Sund reportedly asked House and Senate security officials last Monday for permission to request the National Guard to be at the ready if needed as thousands descended on Washington, D.C. to rally for President Donald Trump as Congress began to certify the Electoral College votes.

(Image: Fox News screenshot)

However, House Sergeant at Arms Paul Irving was allegedly not comfortable with the “optics” of what appeared to be an emergency before the January 6 protests had even begun. Sund told The Post that Senate Sergeant-at-Arms Michael Stenger recommended he should informally ask his contacts at the Guard to “lean forward” and be at the ready.

Sund indicated that a call to the head of the D.C. National Guard led to an understanding that about 125 personnel could be deployed swiftly if needed.

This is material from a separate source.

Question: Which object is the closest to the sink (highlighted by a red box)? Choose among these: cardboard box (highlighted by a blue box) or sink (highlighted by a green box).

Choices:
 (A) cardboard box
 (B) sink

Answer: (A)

An offer to help from the Metropolitan Police Department, along with the National Guard backup, seemed sufficient to Stenger, according to Sund who said he had briefed him as well as Irving after his calls.

Like Sund, Irving and Stenger have since resigned from their posts.

The former Capitol Police chief told The Post that he requested assistance ahead of the protest six times, and was either denied or the response was delayed.

“If we would have had the National Guard we could have held them at bay longer, until more officers from our partner agencies could arrive,” he said.

It wasn’t until 5:40 p.m. when the National Guard finally did arrive at the Capitol, but by then,  security had been breached and four people had died, according to The Washington Post. Last week, officials at the Pentagon contended that Capitol Police had not requested backup from the D.C. National Guard before Wednesday, and had only made an emergency request as a mob breached the building.

“We rely on Capitol Police and federal law enforcement to provide an assessment of the situation,” Pentagon spokesman Jonathan Hoffman reportedly said. “And based on that assessment that they had, they believed they had sufficient personnel and did not make a request.”

In a conference call with law enforcement officials after 2 p.m. Wednesday, as Sund told the newspaper he asked the Pentagon for backup, Senior Army official Lt. Gen. Walter E. Piatt reportedly said, “I don’t like the visual of the National Guard standing a police line with the Capitol in the background.”

Capitol Police did get Vice President Mike Pence, the lawmakers and journalists inside the building to safety, and Sund praised their efforts in a statement last week.

“USCP officers and our law enforcement partners responded valiantly when faced with thousands of individuals involved in violent riotous actions as they stormed the United States Capitol Building,” he said.

But he recounted the chaos of the moment to The Post.

“As soon as they hit the fence line, the fight was on,” he said. “Violent confrontations from the start. They came with riot helmets, gas masks, shields, pepper spray, fireworks, climbing gear — climbing gear! — explosives, metal pipes, baseball bats. I have never seen anything like it in 30 years of events in Washington.”

Sund added a warning to federal officials in his interview, saying “if they don’t get their act together with physical security, it’s going to happen again.”